One can certainly notice separate approaches taken by Amnesty – and other Palestinian Rights Groups – to the investigation. Such groups certainly do not represent the issue fairly – in the aforementioned report, for example, Gazans are given a full two pages (including an image) to explain their “rationale” for attacking Israelis. Sadly, Amnesty is far from being a single example of hypocritical attitude towards the conflict.

So I have a question to Palestinian Rights Groups, Palestinian Rights Activists, pro-Palestine activists, Human Rights Activists and the liberal crows: Where were you almost nine years ago, when first Qassam rockets started landing without Israel? Oh, right: you used the excuse that Israel was occupying Gaza, so it was okay. After all, Qassam rockets are “crude” and “seldom do much damage”, so it is okay to fire them at Israelis.

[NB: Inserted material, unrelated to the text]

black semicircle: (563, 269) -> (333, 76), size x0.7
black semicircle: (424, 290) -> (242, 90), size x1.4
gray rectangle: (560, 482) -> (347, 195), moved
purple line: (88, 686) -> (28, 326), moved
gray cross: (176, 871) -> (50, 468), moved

Then Israel left Gaza. Some argue that Israel did not fully withdraw, and I will agree. Israel left Gaza’s land, while keeping control of the skies and seas. The plan was to see if Hamas actually stops its genocidal rhetoric and starts building a prosperous society, instead of pledging to murder some more Jews. Well, we all know how that ended. Now imagine if Israel would completely leave Gaza, allowing steady flow of high-tech weapons from Iran and Syria. Would any of you, dear Peace Activists care if rockets would rain on Jerusalem and Tel Aviv? What would your actions be then? Which excuse would you come up then to justify the murderous intent of Khaled Mashaal and Ismail Haniyeh? You do not keep all your doors unlocked in a bad neighborhood.

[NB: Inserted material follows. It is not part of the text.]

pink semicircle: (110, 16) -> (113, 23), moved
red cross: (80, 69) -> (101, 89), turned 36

And then comes the blockade excuse. “Israel blockades Gaza”, so it is fair to fight Israel. This statement – constantly used by Hamas advocates – is for simple-minded people. Lest forget the primary reason for the blockade wasn’t even Hamas’ terror activity – it was the fact that Haniyeh’s henchmen started forcing opposition out of Gaza. Firefights between Hamas and Fatah took place daily for over a month. Mashaal’s minions rounded up Fatah men, executing them on the street, injuring women and children in the process. The situation actually got so bad, some Gazans started complaining they had better times under Israeli rule. Well, now that Hamas is in control, they won’t have their say anyway.

And then there is a matter of Egypt. While we could unquestionably understand Israel’s reason for blockading Gaza (they are just evil, children-murdering Jews), what is Egypt’s reasoning? Why is Egypt – an Arab, Muslim country – leaving their brothers behind, rarely opening crossing, letting in less humanitarian aid than Israel does? Is there anything Egyptians know that Amnesty doesn’t? Of course there is. The Egyptians know that Hamas is a terrorist organization, fueled by fundamentalist principles. Hamas uses great force to reach it’s goal (as we demonstrated in previous paragraph), no matter the cost.

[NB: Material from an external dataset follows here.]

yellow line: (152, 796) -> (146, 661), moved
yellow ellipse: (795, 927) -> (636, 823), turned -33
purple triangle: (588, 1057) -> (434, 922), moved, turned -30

So let us ask, now: where were you, Amnesty International, when thousands of rockets poured on Israeli towns and cities? Certainly, the rarity of fatalities in Israel is no thanks to you, but instead thanks to Israel building fortified bunkers every 100 yards (something Hamas builds only for its own fighters). Where are you, Human Rights Watch, when Hamas official pledges in its charter to murder Jews? Where were you, Twitter activists, when Palestinians shot their own people, fighting for power (fight that took lives of 98 civilians)? Where are you, human rights activists and liberals, when Hamas teaches its people murder, and incites them to “slaughter” Jews?

You, my dear activists, might want to disregard all of the above statements. In fact, you probably will. Certainly, you will lose sleep at night. But not over Jewish victims. Those are okay.

Criticizing Israel is not a negative thing (even though, unlike Palestinians, Israel has quite a few Palestinians’ Rights Groups of its own). But if you want the truth – you have to examine the both sides. There is no black and white in the Middle East.